A maioria dos colegas de sala de Maria são jovens. Muitos, recém-formados no Ensino Médio.

“É uma galera muito nova, eu sirvo pra ser vó deles. Eles não conversam muito comigo. Mas não tem problema: o importante é que minha cabeça está igual a deles. Eu e eles vamos fazer a mesma prova, não é?”

Com um sorriso que não cabe no rosto e uma risada calorosa,  Maria reconhece que isso a alegra. Nas aulas e trabalhos, a sua maior dificuldade é com a tecnologia.

“Desatualizada com celular, computador. Telefone em casa demorou pra ter também, só tinha quem tinha dinheiro. Notebook foi um impacto pra mim, meu Deus! Estou começando a ter um contato com essas tecnologias novas agora, porque tenho que lidar e não tem escapatória”.

Em sua casa, o computador está quebrado.

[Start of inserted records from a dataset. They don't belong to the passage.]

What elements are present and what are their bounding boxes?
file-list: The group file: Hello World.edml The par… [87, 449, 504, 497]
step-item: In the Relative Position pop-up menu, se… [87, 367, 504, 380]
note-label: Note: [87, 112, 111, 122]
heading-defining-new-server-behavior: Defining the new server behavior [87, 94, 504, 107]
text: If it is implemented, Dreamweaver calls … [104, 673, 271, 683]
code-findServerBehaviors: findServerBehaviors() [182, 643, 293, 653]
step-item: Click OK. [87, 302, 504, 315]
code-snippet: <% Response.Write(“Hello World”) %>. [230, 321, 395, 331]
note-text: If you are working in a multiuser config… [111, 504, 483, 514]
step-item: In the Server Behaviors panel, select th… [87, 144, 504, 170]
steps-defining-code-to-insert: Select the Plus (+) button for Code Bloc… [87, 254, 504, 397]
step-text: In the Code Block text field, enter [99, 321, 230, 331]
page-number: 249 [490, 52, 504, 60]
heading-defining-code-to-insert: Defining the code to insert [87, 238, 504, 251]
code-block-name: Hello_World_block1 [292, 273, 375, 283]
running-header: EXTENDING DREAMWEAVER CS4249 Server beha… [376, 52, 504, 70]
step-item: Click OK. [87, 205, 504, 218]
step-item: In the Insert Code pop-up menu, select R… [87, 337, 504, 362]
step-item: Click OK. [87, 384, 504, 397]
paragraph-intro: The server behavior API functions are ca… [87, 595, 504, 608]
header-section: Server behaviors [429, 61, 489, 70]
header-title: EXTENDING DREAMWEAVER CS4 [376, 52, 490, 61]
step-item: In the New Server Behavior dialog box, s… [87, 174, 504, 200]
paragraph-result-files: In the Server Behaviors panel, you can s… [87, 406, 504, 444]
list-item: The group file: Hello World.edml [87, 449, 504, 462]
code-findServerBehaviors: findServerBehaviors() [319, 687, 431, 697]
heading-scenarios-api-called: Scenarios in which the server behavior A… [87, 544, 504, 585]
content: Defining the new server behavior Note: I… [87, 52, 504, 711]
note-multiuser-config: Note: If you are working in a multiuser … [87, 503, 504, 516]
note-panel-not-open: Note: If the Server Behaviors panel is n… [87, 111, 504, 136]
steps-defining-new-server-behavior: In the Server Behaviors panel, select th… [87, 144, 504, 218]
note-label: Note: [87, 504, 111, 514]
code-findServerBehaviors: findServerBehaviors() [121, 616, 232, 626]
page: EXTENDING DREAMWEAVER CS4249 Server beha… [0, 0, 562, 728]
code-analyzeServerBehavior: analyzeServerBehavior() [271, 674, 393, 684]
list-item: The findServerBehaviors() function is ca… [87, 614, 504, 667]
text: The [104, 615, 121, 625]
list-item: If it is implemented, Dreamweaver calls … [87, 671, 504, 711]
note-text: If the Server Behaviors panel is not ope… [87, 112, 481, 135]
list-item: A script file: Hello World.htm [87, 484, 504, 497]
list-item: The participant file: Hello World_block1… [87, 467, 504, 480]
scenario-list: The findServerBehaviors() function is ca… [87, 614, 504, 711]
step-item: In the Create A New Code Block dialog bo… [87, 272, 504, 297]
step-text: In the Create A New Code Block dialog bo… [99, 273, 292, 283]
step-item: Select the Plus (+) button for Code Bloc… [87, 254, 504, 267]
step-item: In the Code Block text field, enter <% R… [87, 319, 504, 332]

Por isso,  Maria passa muitas tardes no campus, após se alimentar no Restaurante Universitário, para utilizar as instalações.

Em meio às dificuldades, ela se surpreendeu com uma ajuda inesperada.

Fez amizade com uma outra aluna da Unesp, do curso de Biblioteconomia. Sara também não é mais jovem e é portadora de deficiência visual.

O pouco de informática que Maria sabe, foi Sara quem ensinou: “fico assim observando. Meu Deus, quantos jovens dentro da faculdade e logo uma pessoa que também faz trabalho doméstico. Fico pensando, como pode? Eu fico admirada com essa minha amiga. Milhares de pessoas na faculdade e uma pessoa portadora de deficiência veio me ensinar mexer no computador. Vou levar isso para o resto da minha vida. Nunca vou me esquecer dela.”

Ensinamentos

Maria, aos 73 anos, possui algumas reflexões sobre a vida. Tem planos de escrever um livro sobre sua história e planeja começar a rascunhar já este ano. Em sua bagagem de vida, a universitária afirma que o mais importante é:

“Nunca esquecer do bem. Sempre agradecer, sempre fazer o bem para algo maior. Contribuir para a sociedade.”

“Às vezes meus colegas de sala nem se dão conta, ficam ali vidrados em estudar, passar de ano e não olham para os lados. Você tem que olhar para os lados, sempre agradecer por tudo. Nunca podemos esquecer daqueles que fizeram parte da vida da gente”, finaliza Maria Guilhermina de Oliveira, futura arquivista.